To accompany its current exhibition, Calder: Hypermobility (now through October 23, 2017), the Whitney Museum of American Art in Manhattan’s Meatpacking District commissioned musician Jim O’Rourke to create a sound walk. Drawing upon a wide variety of genres including jazz, modern, and field recordings, O’Rourke’s “Calder Walk” is comprised of a compilation of compositions by Ragnar Grippe, The Necks, Luc Ferrari, Wim Mertens and Loren Connors, among others. To accompany our photographs and essays on Calder:Hypermobility, we’d like to share a small slice of “Calder Walk” entitled “The Departing of a Dream, Part 4” by Loren Connors. Connors is an American experimental musician known internationally for his guitar improvisations and seminal contributions to avant blues and free jazz. He has released over 50 albums throughout his career. The 2:43 composition featured below is drawn from Departing of a Dream, a three-volume set released in the early 2000’s.

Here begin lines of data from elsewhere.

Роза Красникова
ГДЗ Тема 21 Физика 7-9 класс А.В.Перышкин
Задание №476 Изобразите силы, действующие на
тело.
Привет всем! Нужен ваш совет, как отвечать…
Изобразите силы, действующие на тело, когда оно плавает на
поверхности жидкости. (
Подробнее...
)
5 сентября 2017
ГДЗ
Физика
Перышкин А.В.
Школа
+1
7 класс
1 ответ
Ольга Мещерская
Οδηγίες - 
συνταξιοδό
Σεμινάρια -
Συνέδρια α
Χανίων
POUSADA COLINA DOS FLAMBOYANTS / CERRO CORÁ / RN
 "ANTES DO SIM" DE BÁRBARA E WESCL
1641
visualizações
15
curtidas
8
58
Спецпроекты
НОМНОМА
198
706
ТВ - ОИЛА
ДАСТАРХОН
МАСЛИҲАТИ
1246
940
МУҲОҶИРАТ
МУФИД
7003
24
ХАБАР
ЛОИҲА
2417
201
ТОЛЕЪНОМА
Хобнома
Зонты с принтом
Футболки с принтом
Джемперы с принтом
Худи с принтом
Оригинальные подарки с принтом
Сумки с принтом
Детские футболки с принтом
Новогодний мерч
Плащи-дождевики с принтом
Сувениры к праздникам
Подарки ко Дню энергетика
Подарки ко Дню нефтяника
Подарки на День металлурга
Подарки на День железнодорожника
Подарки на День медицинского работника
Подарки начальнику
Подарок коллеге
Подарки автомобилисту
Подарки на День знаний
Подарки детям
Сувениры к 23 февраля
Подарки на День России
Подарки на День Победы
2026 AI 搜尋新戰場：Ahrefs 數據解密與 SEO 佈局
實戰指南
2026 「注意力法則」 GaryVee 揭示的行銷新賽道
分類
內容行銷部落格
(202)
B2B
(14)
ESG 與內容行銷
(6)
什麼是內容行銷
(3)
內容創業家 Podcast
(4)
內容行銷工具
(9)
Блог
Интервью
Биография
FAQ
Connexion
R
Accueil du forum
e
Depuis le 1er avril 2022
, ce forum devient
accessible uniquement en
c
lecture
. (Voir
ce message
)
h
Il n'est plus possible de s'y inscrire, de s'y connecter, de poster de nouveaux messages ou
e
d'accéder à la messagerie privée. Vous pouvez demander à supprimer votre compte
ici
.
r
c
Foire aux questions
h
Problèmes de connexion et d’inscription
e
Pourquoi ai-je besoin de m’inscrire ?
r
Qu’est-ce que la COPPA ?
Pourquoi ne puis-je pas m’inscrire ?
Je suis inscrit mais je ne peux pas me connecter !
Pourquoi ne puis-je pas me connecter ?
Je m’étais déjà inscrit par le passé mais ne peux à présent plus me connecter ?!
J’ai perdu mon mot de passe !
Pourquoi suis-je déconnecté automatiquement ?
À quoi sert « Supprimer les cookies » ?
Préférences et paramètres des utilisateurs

The grandson of the sculptor who created the statue of William Penn that sits atop Philadelphia’s City Hall, Alexander Calder gave sculpture movement through an often precarious balance of lines and spheres which came to be known in the 20th century as the mobile, an antecedent of technology’s hijacking of the word to describe handheld devices. As an engineer, perhaps Calder would have appreciated sharing the word – both mobiles rely upon precision and push and pull magic both out of and into thin air.

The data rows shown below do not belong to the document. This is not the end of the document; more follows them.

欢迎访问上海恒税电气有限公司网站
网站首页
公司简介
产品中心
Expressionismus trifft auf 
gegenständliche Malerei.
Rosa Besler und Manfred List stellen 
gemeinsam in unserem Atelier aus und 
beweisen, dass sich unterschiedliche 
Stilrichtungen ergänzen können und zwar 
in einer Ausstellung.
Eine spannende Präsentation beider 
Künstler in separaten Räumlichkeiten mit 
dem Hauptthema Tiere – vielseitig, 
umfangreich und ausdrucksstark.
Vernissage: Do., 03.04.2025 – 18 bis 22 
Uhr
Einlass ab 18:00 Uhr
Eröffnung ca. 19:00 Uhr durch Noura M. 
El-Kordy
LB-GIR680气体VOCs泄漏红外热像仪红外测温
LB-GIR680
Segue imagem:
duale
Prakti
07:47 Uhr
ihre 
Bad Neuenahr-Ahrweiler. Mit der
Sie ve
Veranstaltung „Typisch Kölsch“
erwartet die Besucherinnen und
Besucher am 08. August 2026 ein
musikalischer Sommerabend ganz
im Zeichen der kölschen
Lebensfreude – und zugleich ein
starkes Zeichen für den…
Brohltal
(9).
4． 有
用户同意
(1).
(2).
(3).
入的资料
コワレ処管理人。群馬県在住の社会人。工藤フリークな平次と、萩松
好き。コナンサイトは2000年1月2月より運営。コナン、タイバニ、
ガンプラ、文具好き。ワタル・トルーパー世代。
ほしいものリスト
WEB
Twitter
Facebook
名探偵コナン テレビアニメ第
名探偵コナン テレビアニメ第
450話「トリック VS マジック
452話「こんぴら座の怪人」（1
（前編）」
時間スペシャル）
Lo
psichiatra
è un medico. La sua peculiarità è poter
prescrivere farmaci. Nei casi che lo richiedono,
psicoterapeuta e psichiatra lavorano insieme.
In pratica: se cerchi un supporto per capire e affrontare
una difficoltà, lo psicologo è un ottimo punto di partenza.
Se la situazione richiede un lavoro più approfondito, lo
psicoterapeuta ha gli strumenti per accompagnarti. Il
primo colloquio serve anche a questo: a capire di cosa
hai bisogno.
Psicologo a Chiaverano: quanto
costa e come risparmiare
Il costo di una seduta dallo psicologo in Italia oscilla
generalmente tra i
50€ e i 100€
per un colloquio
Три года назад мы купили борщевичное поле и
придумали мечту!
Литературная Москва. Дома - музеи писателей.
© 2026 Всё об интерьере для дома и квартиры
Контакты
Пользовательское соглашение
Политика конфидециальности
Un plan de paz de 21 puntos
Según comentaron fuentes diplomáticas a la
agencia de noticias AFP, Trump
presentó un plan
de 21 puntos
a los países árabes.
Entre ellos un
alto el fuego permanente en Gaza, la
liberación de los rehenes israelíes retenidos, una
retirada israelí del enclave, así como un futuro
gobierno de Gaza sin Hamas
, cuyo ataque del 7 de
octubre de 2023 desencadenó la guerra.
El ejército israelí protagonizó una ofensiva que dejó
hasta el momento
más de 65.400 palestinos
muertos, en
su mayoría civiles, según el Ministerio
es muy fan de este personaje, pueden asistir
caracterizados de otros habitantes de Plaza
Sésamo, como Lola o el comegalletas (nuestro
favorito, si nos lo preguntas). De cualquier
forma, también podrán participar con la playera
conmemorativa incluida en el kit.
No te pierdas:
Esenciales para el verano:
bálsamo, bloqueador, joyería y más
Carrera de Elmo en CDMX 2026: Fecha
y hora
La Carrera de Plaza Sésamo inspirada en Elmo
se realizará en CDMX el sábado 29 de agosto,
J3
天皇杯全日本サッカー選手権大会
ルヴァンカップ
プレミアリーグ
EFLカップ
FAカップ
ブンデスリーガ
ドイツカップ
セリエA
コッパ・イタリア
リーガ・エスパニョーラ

Calder: Hypermobility at the Whitney focuses on the kinetic energy of Calder’s sculptures. There are pieces on view that were mechanized for movement by the artist versus those that rely on even the faintest breeze. The later periodically receive an assist from a museum staffer with what appears to be a yardstick, giving a bit of a nudge to get them going. Quite honestly, there was something silly about watching crowds of people follow the staffer from mobile to mobile anxiously anticipating the tap and greeting the movement with oohs and aahs. But then, Calder appreciated the beauty and poetry of silly – he built a whole circus of silly. He stripped away artifice to reveal the purity of a line, a squiggle, a flat disc and, in his stabiles, created formidable structures that are simultaneously grounded to the earth and reaching for the sun.

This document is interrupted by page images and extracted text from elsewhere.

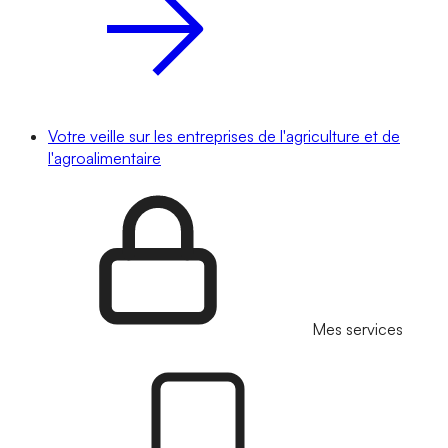
Votre veille sur les entreprises de l'agriculture et de
l'agroalimentaire
Mes services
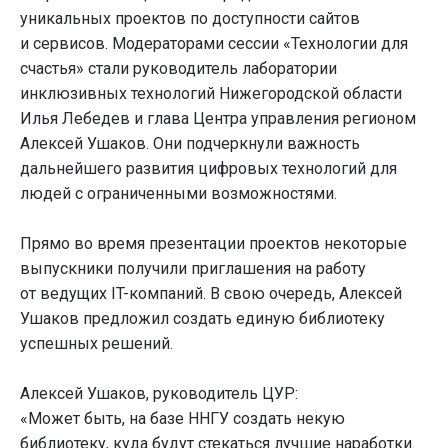
уникальных проектов по доступности сайтов
и сервисов. Модераторами сессии «Технологии для
счастья» стали руководитель лаборатории
инклюзивных технологий Нижегородской области
Илья Лебедев и глава Центра управления регионом
Алексей Ушаков. Они подчеркнули важность
дальнейшего развития цифровых технологий для
людей с ограниченными возможностями.
Прямо во время презентации проектов некоторые
выпускники получили приглашения на работу
от ведущих IT-компаний. В свою очередь, Алексей
Ушаков предложил создать единую библиотеку
успешных решений.
Алексей Ушаков, руководитель ЦУР:
«Может быть, на базе ННГУ создать некую
библиотеку, куда будут стекаться лучшие наработки.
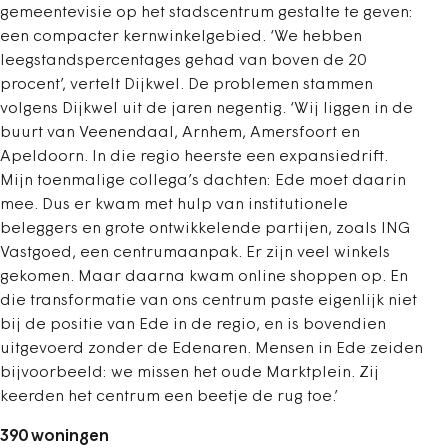
gemeentevisie op het stadscentrum gestalte te geven:
een compacter kernwinkelgebied. ‘We hebben
leegstandspercentages gehad van boven de 20
procent’, vertelt Dijkwel. De problemen stammen
volgens Dijkwel uit de jaren negentig. ‘Wij liggen in de
buurt van Veenendaal, Arnhem, Amersfoort en
Apeldoorn. In die regio heerste een expansiedrift.
Mijn toenmalige collega’s dachten: Ede moet daarin
mee. Dus er kwam met hulp van institutionele
beleggers en grote ontwikkelende partijen, zoals ING
Vastgoed, een centrumaanpak. Er zijn veel winkels
gekomen. Maar daarna kwam online shoppen op. En
die transformatie van ons centrum paste eigenlijk niet
bij de positie van Ede in de regio, en is bovendien
uitgevoerd zonder de Edenaren. Mensen in Ede zeiden
bijvoorbeeld: we missen het oude Marktplein. Zij
keerden het centrum een beetje de rug toe.’
390 woningen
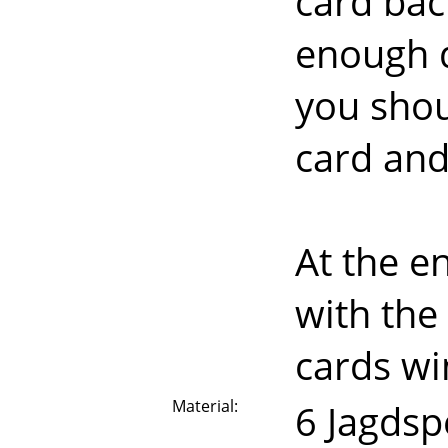
card bac
enough d
you shou
card and
At the e
with the
cards wi
Material:
6 Jagdsp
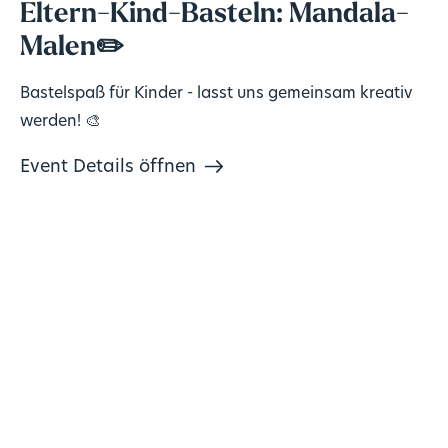
Eltern-Kind-Basteln: Mandala-
Malen✏️
Bastelspaß für Kinder - lasst uns gemeinsam kreativ
werden! 🎨
Event Details öffnen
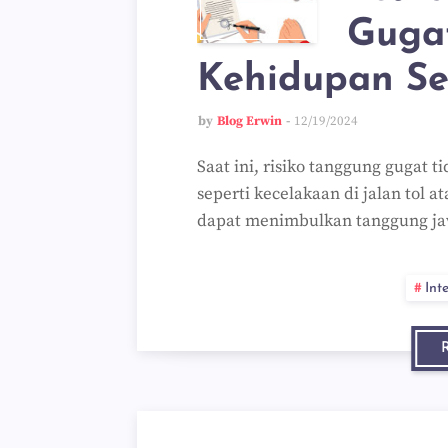
Guga
Kehidupan Se
by
Blog Erwin
12/19/2024
Saat ini, risiko tanggung gugat t
seperti kecelakaan di jalan tol a
dapat menimbulkan tanggung j
Int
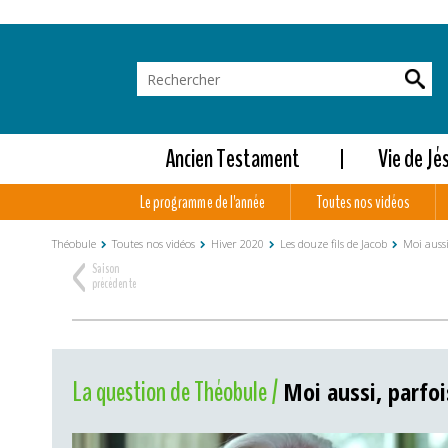
Ancien Testament
Vie de Jé
Le programme de l'année
Toutes nos vidéos
Théobule
Toutes nos vidéos
Hiver 2020
Les douze fils de Jacob
Moi aussi,
<
Saison
précédente
La question de Théobule /
Moi aussi, parfois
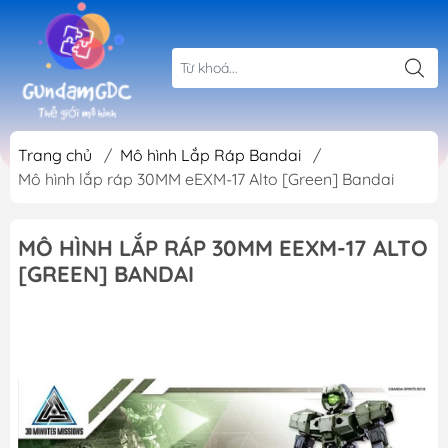
Trang chủ
/
Mô hình Lắp Ráp Bandai
/
Mô hình lắp ráp 30MM eEXM-17 Alto [Green] Bandai
MÔ HÌNH LẮP RÁP 30MM EEXM-17 ALTO
[GREEN] BANDAI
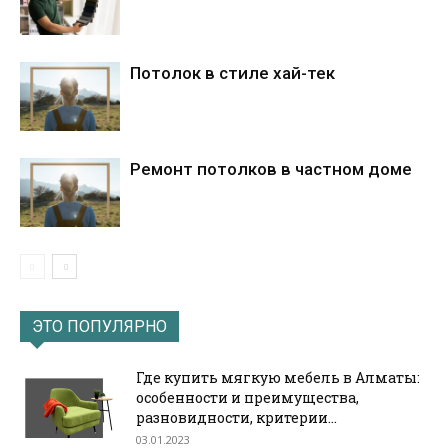
Потолок в стиле хай-тек
Ремонт потолков в частном доме
ЭТО ПОПУЛЯРНО
Где купить мягкую мебель в Алматы:
особенности и преимущества,
разновидности, критерии...
03.01.2023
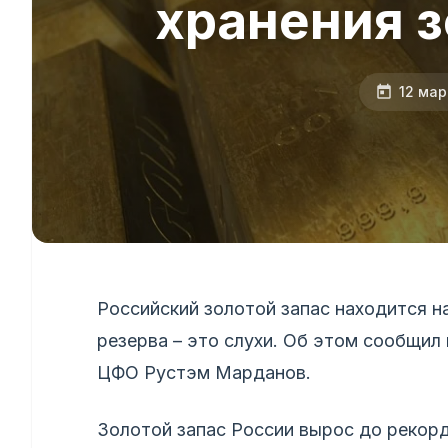
хранения з
12 мар
Российский золотой запас находится н
резерва – это слухи. Об этом сообщил
ЦФО Рустэм Марданов.
Золотой запас России вырос до рекор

What is best about Hypermobility? Spending time with an artist who seems like a dear old friend. Calder’s work is open, friendly, and instantly recognizable no matter when you saw it last. It waves and calls out to you from across the room in so many museums, across the canals in Venice at the Peggy Guggenheim, across gardens in St. Paul de Vence, Seattle, San Francisco and in so many more places we have traveled to through the years.
Surrounded by Calder’s of all shapes and sizes, also brings back memories of a friend I lost years ago who had bought pieces of jewelry from Calder when they were both young. She wore them because they were from a friend, they were a way for her to hold him close. Now, moving from mobile to mobile, thoughts of friends and travels spin around me creating poetry in motion.